_ACTION ITEM_: How many lines in the entries below include the string "Hamas"? Answer with the number only.

===== DATA SHOWN =====

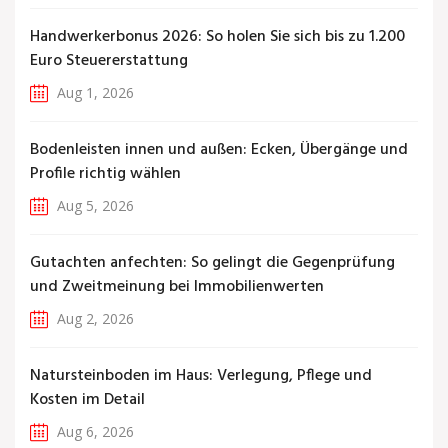
Handwerkerbonus 2026: So holen Sie sich bis zu 1.200
Euro Steuererstattung
Aug 1, 2026
Bodenleisten innen und außen: Ecken, Übergänge und
Profile richtig wählen
Aug 5, 2026
Gutachten anfechten: So gelingt die Gegenprüfung
und Zweitmeinung bei Immobilienwerten
Aug 2, 2026
Natursteinboden im Haus: Verlegung, Pflege und
Kosten im Detail
Aug 6, 2026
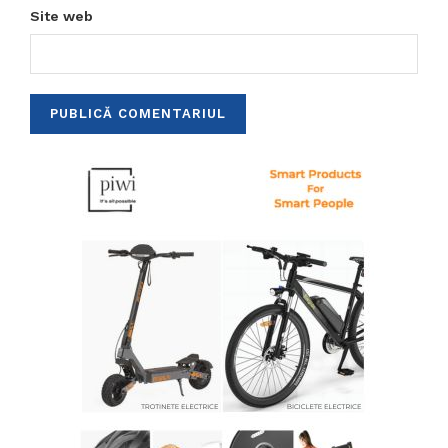
Site web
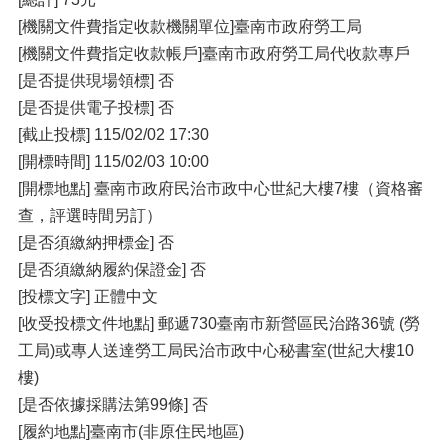
[機關文件費指定收款機關單位]臺南市政府勞工局
[機關文件費指定收款帳戶]臺南市政府勞工局代收款專戶
[是否提供現場領標] 否
[是否提供電子投標] 否
[截止投標] 115/02/02 17:30
[開標時間] 115/02/03 10:00
[開標地點] 臺南市政府民治市政中心世紀大樓7樓（資格審
查，評選時間另訂）
[是否須繳納押標金] 否
[是否須繳納履約保證金] 否
[投標文字] 正體中文
[收受投標文件地點] 郵遞730臺南市新營區民治路36號 (勞
工局)或專人送達勞工局民治市政中心秘書室(世紀大樓10
樓)
[是否依據採購法第99條] 否
[履約地點]臺南市(非原住民地區)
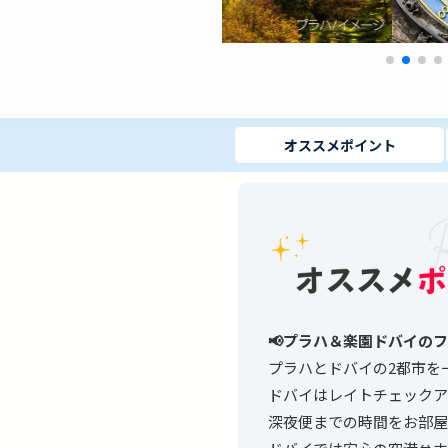
オススメ
ポイント
📢プラハ＆楽園ドバイの
プラハとドバイの2都市を
ドバイはレイトチェックア
深夜便までの時間をお部屋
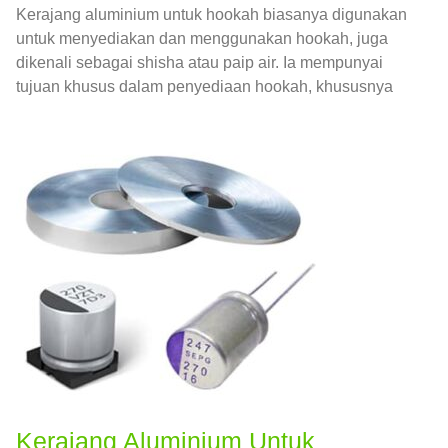
Kerajang aluminium untuk hookah biasanya digunakan
untuk menyediakan dan menggunakan hookah, juga
dikenali sebagai shisha atau paip air. Ia mempunyai
tujuan khusus dalam penyediaan hookah, khususnya
dalam penempatan dan pengurusan arang dan
tembakau.
Kerajang Aluminium Untuk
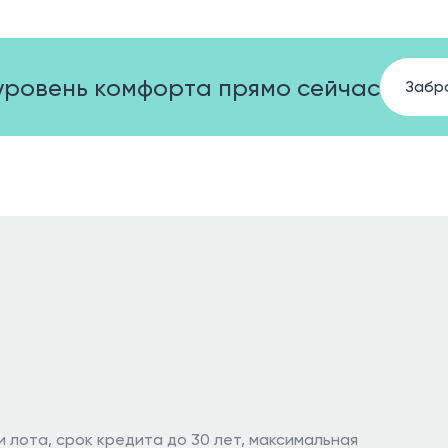
уровень комфорта прямо сейчас
Забр
и лота, срок кредита до 30 лет, максимальная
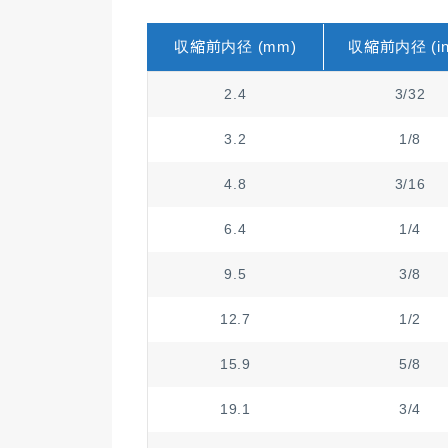
収縮前内径 (mm)
収縮前内径 (in
2.4
3/32
3.2
1/8
4.8
3/16
6.4
1/4
9.5
3/8
12.7
1/2
15.9
5/8
19.1
3/4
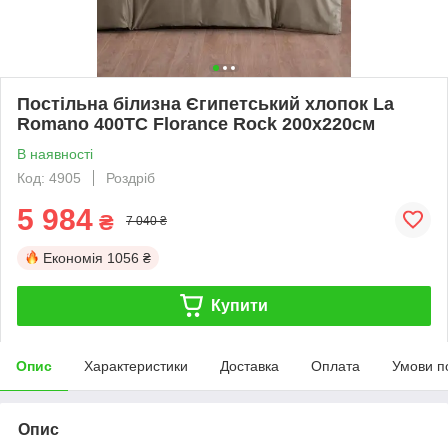
Постільна білизна Єгипетський хлопок La
Romano 400TC Florance Rock 200х220см
В наявності
Код: 4905
Роздріб
5 984
₴
7 040 ₴
Економія
1056 ₴
Купити
Опис
Характеристики
Доставка
Оплата
Умови п
Опис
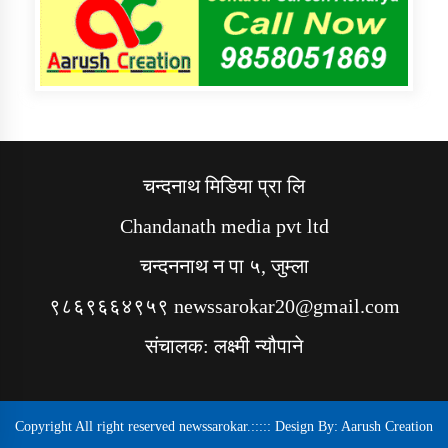
चन्दनाथ मिडिया प्रा लि
Chandanath media pvt ltd
चन्दननाथ न पा ५, जुम्ला
९८६९६६४९५९ newssarokar20@gmail.com
संचालक: लक्ष्मी न्यौपाने
Copyright All right reserved newssarokar.::::: Design By:
Aarush Creation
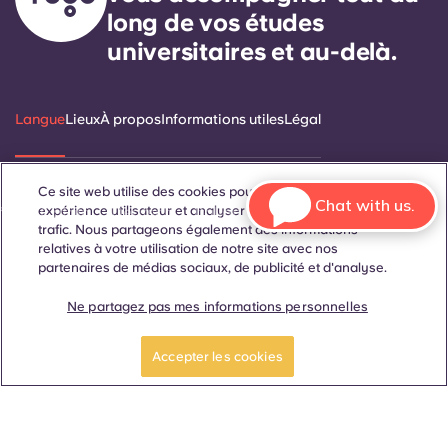
long de vos études
universitaires et au-delà.
Langue
Lieux
À propos
Informations utiles
Légal
Ce site web utilise des cookies pour améliorer votre
Chat with us.
ñol
Català
Deutsch
Italian
French
Portuguese
expérience utilisateur et analyser les performances et le
trafic. Nous partageons également des informations
relatives à votre utilisation de notre site avec nos
partenaires de médias sociaux, de publicité et d'analyse.
Ne partagez pas mes informations personnelles
Contactez-nous
Réservez maintenant
Accepter les cookies
© 2026. Tous droits réservés.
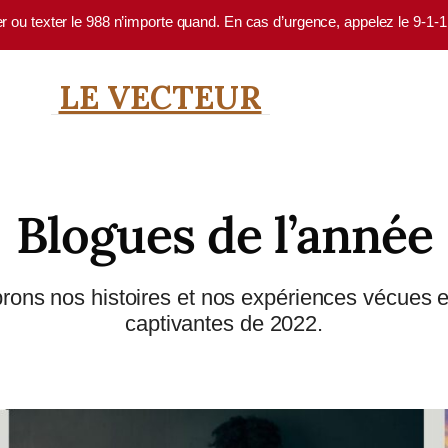
er ou texter le 988 n’importe quand. En cas d’urgence, appelez le 9-1-
LE VECTEUR
Blogues de l’année
rons nos histoires et nos expériences vécues en
captivantes de 2022.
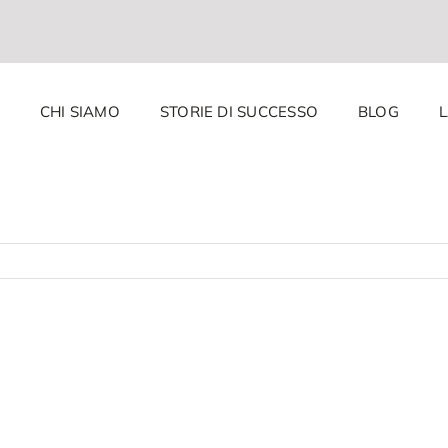
CHI SIAMO
STORIE DI SUCCESSO
BLOG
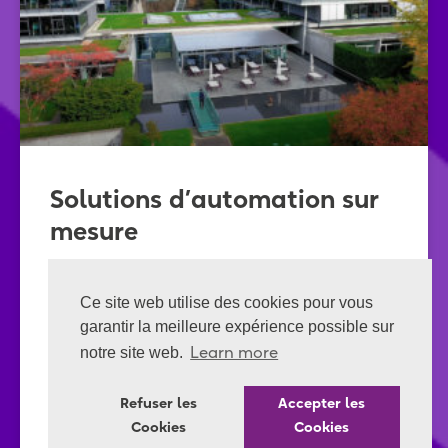
Solutions d’automation sur
mesure
Que ce soit pour une nouvelle
Ce site web utilise des cookies pour vous
installation ou la modernisation de vos
garantir la meilleure expérience possible sur
installations existantes Cetec
notre site web.
Learn more
Automation SA vous propose des
solutions d’automation sur mesure,
Refuser les
Accepter les
prenant
Cookies
Cookies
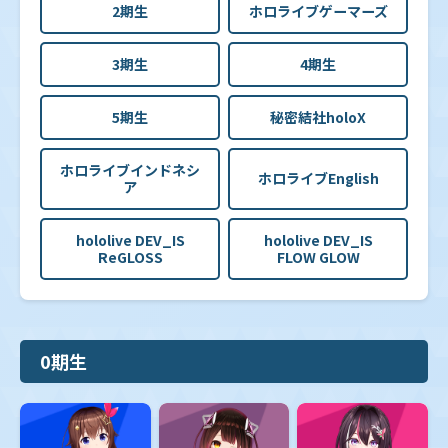
2期生
ホロライブゲーマーズ
3期生
4期生
5期生
秘密結社holoX
ホロライブインドネシ
ホロライブEnglish
ア
hololive DEV_IS
hololive DEV_IS
ReGLOSS
FLOW GLOW
0期生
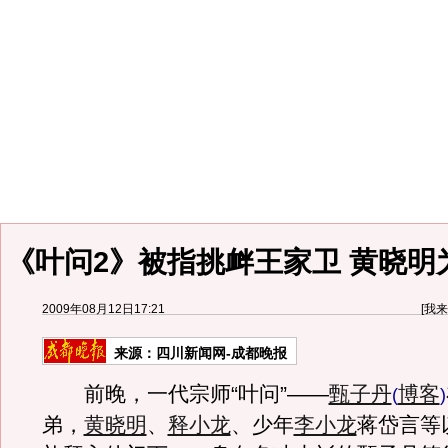
《叶问2》被指挑衅王家卫 黄晓明
2009年08月12日17:21
[
我来
来源：
四川新闻网-成都晚报
前晚，一代宗师“叶问”——
甄子丹
博客
(
)
弟，
黄晓明
、
释小龙
、少年
李小龙
蒋岱言等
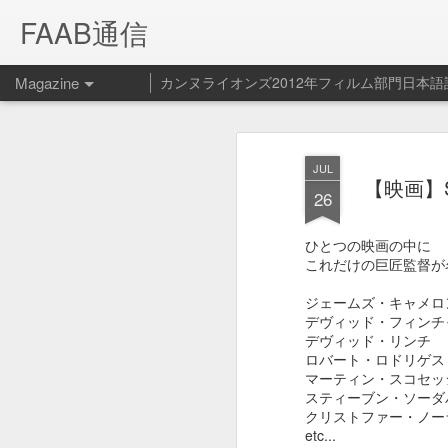
FAAB通信
Magazine
カンヌライオンズ2012年フィルム部門日本語
Spotify ペッ
FEB
JUL
【映画】S
14
ービス開始！
26
Spotify - Pet Playlist from Le Cube on V
ひとつの映画の中に
これだけの巨匠監督が
Spotifyの新サービス（？）ペット プ
ジェームズ・キャメロ
デヴィッド・フィンチ
デヴィッド・リンチ
ロバート・ロドリゲス
マーティン・スコセッ
スティーブン・ソーダ
クリストファー・ノー
etc...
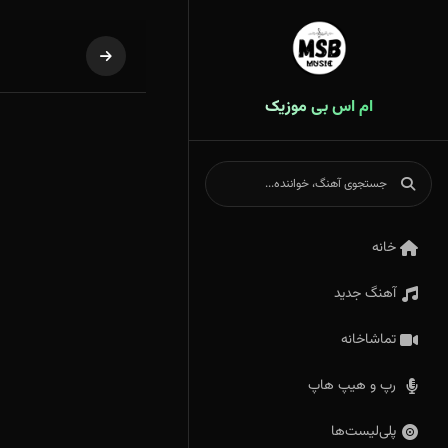
ام اس بی موزیک
خانه
آهنگ جدید
تماشاخانه
رپ و هیپ هاپ
پلی‌لیست‌ها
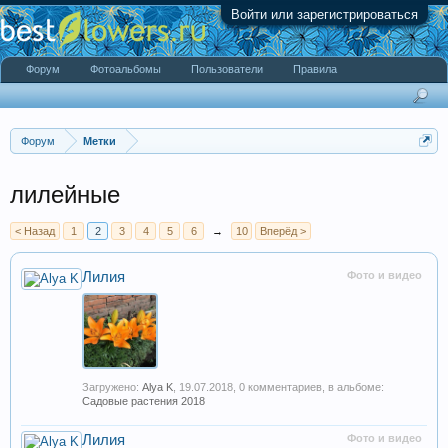
Войти или зарегистрироваться
Форум
Фотоальбомы
Пользователи
Правила
Форум
Метки
лилейные
< Назад
1
2
3
4
5
6
→
10
Вперёд >
Лилия
Фото и видео
Загружено:
Alya K
,
19.07.2018
, 0 комментариев, в альбоме:
Садовые растения 2018
Лилия
Фото и видео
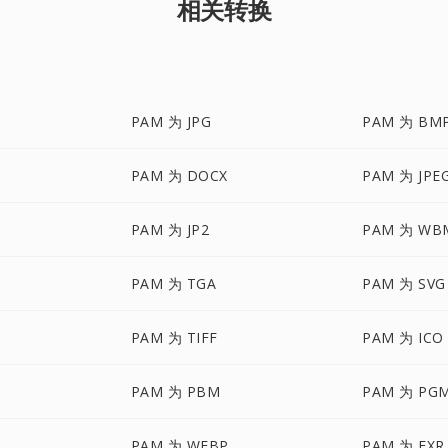
相关转换
PAM 为 JPG
PAM 为 BM
PAM 为 DOCX
PAM 为 JPE
PAM 为 JP2
PAM 为 WB
PAM 为 TGA
PAM 为 SVG
PAM 为 TIFF
PAM 为 ICO
PAM 为 PBM
PAM 为 PG
PAM 为 WEBP
PAM 为 EXR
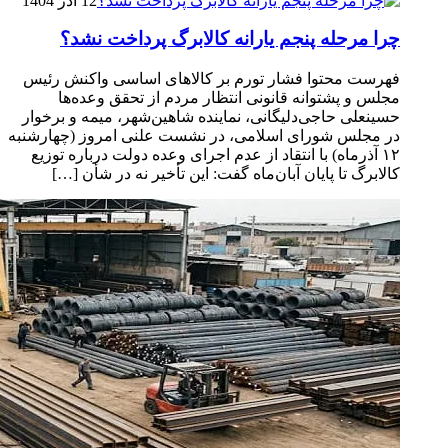
12 آذر 1404
چرا مرحله پنجم یارانه کالابرگ پرداخت نشد؟
فهرست محتوا فشار تورم بر کالاهای اساسی واکنش رئیس
مجلس و پشتوانه قانونی انتظار مردم از تحقق وعده‌ها
حسینعلی حاجی‌دلیگانی، نماینده شاهین‌شهر، میمه و برخوار
در مجلس شورای اسلامی، در نشست علنی امروز (چهارشنبه
۱۲ آذرماه) با انتقاد از عدم اجرای وعده دولت درباره توزیع
کالابرگ تا پایان آبان‌ماه گفت: این تأخیر نه در شأن […]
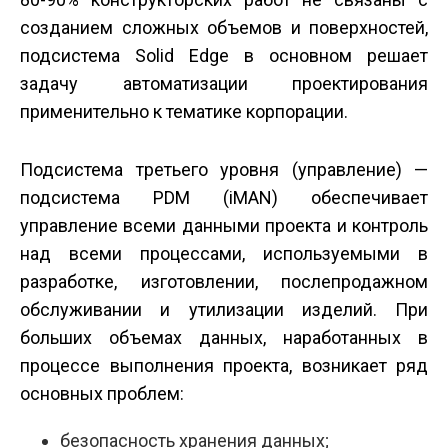
созданием сложных объемов и поверхностей,
подсистема Solid Edge в основном решает
задачу автоматизации проектирования
применительно к тематике корпорации.
Подсистема третьего уровня (управление) —
подсистема PDM (iMAN) обеспечивает
управление всеми данными проекта и контроль
над всеми процессами, используемыми в
разработке, изготовлении, послепродажном
обслуживании и утилизации изделий. При
больших объемах данных, наработанных в
процессе выполнения проекта, возникает ряд
основных проблем:
безопасность хранения данных;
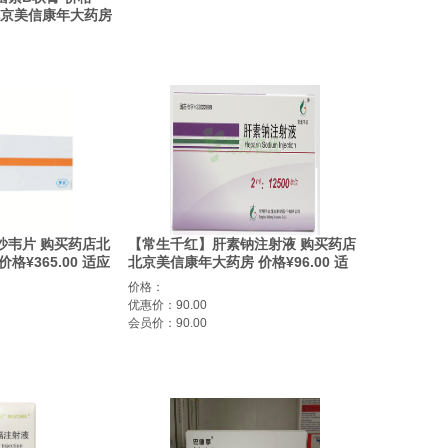
店北京美信康年大药房
沙韦片 购买药店北
【常生千红】肝素钠注射液 购买药店
格¥365.00 适应
北京美信康年大药房 价格¥96.00 适
周岁及以上单纯性甲
应症栓塞凝血
价格：
 包括既往健康的患
优惠价：90.00
发症高风险的患
会员价：90.00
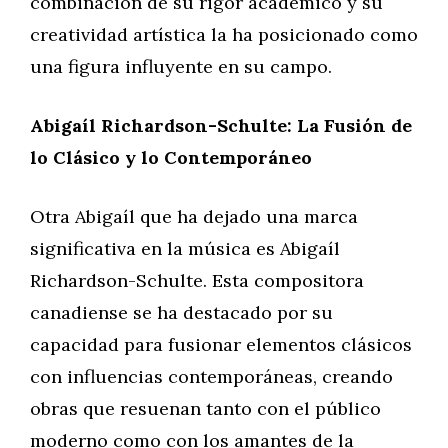
combinación de su rigor académico y su
creatividad artística la ha posicionado como
una figura influyente en su campo.
Abigaíl Richardson-Schulte: La Fusión de
lo Clásico y lo Contemporáneo
Otra Abigaíl que ha dejado una marca
significativa en la música es Abigaíl
Richardson-Schulte. Esta compositora
canadiense se ha destacado por su
capacidad para fusionar elementos clásicos
con influencias contemporáneas, creando
obras que resuenan tanto con el público
moderno como con los amantes de la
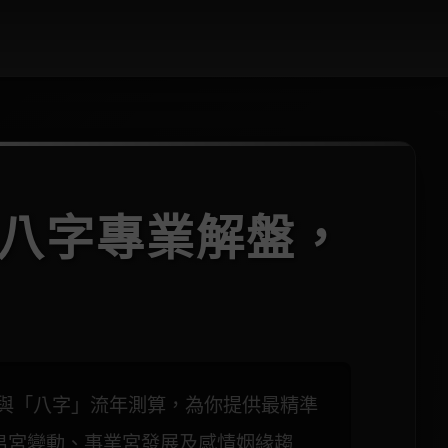
×八字專業解盤，
析與「八字」流年測算，為你提供最精準
帛宮變動、事業宮發展及感情姻緣趨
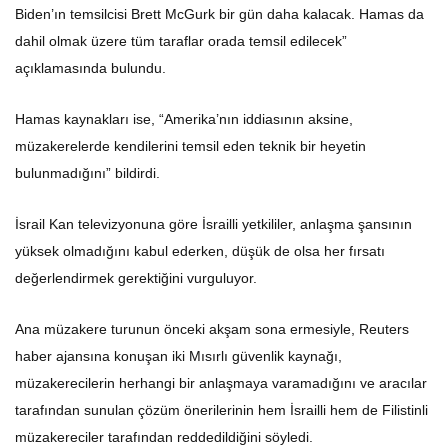
Biden’ın temsilcisi Brett McGurk bir gün daha kalacak. Hamas da
dahil olmak üzere tüm taraflar orada temsil edilecek”
açıklamasında bulundu.
Hamas kaynakları ise, “Amerika’nın iddiasının aksine,
müzakerelerde kendilerini temsil eden teknik bir heyetin
bulunmadığını” bildirdi.
İsrail Kan televizyonuna göre İsrailli yetkililer, anlaşma şansının
yüksek olmadığını kabul ederken, düşük de olsa her fırsatı
değerlendirmek gerektiğini vurguluyor.
Ana müzakere turunun önceki akşam sona ermesiyle, Reuters
haber ajansına konuşan iki Mısırlı güvenlik kaynağı,
müzakerecilerin herhangi bir anlaşmaya varamadığını ve aracılar
tarafından sunulan çözüm önerilerinin hem İsrailli hem de Filistinli
müzakereciler tarafından reddedildiğini söyledi.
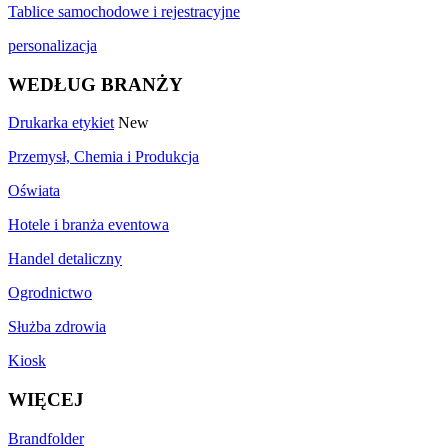
Tablice samochodowe i rejestracyjne
personalizacja
WEDŁUG BRANŻY
Drukarka etykiet
New
Przemysł, Chemia i Produkcja
Oświata
Hotele i branża eventowa
Handel detaliczny
Ogrodnictwo
Służba zdrowia
Kiosk
WIĘCEJ
Brandfolder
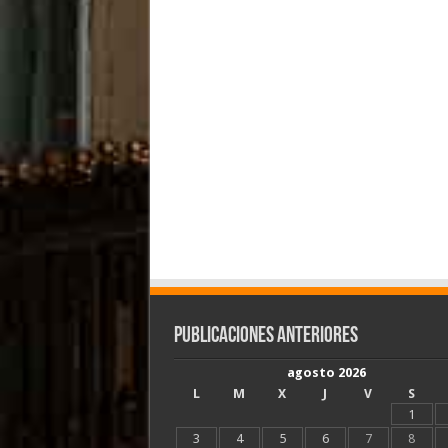
Publicaciones Anteriores
agosto 2026
L
M
X
J
V
S
1
3
4
5
6
7
8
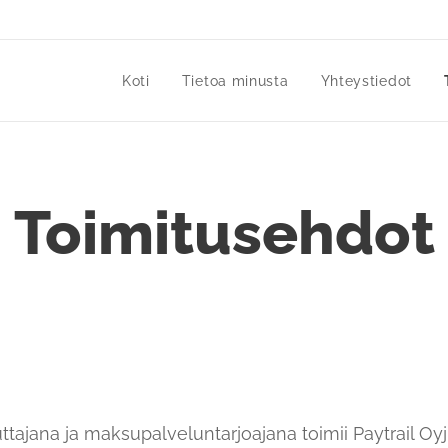
Koti
Tietoa minusta
Yhteystiedot
Toimitusehdot
tajana ja maksupalveluntarjoajana toimii Paytrail Oyj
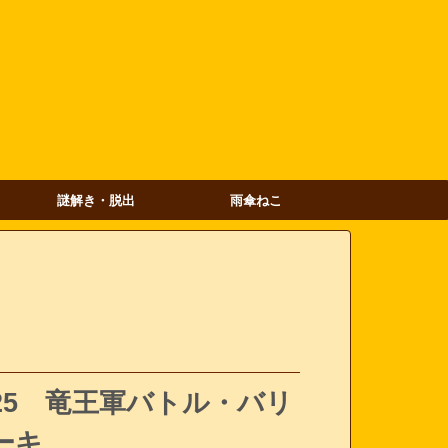
謎解き・脱出
雨傘ねこ
5 竜王軍バトル・バリ
ーキ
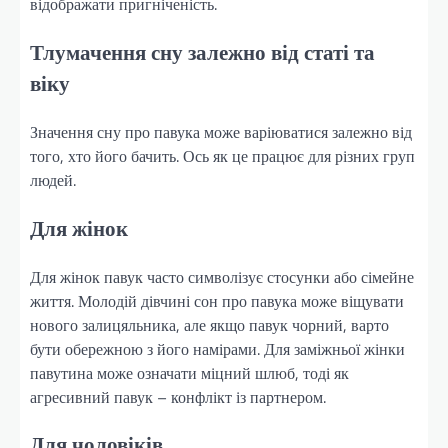
відображати пригніченість.
Тлумачення сну залежно від статі та
віку
Значення сну про павука може варіюватися залежно від
того, хто його бачить. Ось як це працює для різних груп
людей.
Для жінок
Для жінок павук часто символізує стосунки або сімейне
життя. Молодій дівчині сон про павука може віщувати
нового залицяльника, але якщо павук чорний, варто
бути обережною з його намірами. Для заміжньої жінки
павутина може означати міцний шлюб, тоді як
агресивний павук – конфлікт із партнером.
Для чоловіків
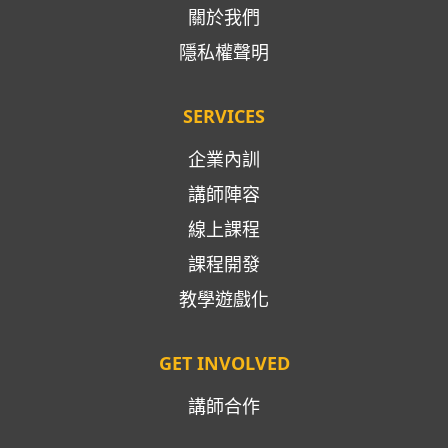
關於我們
隱私權聲明
SERVICES
企業內訓
講師陣容
線上課程
課程開發
教學遊戲化
GET INVOLVED
講師合作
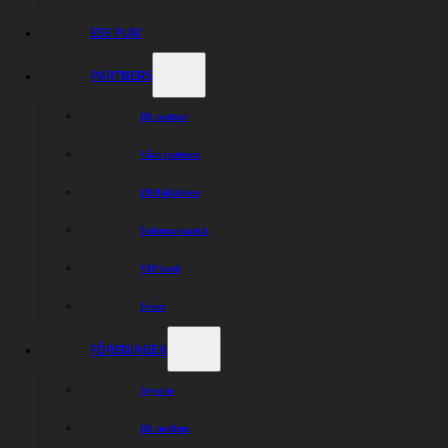
ESS PLAY
PARTNERS
Bli partner
Våra partners
1929-klubben
Enkrona-match
VIP-bord
Event
FÖRENINGEN
Styrelse
Bli medlem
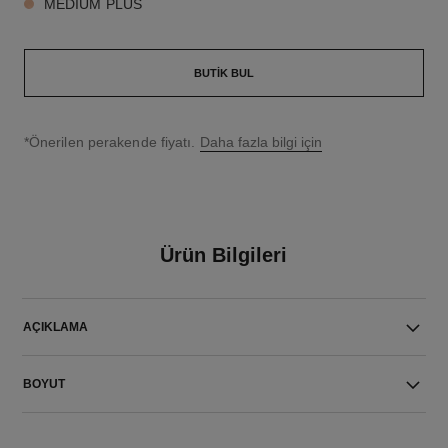
MEDIUM PLUS
BUTIK BUL
↩
*Önerilen perakende fiyatı.
Daha fazla bilgi için
Ürün Bilgileri
AÇIKLAMA
BOYUT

=====

_ANSWER TO THE PROBLEM_: 2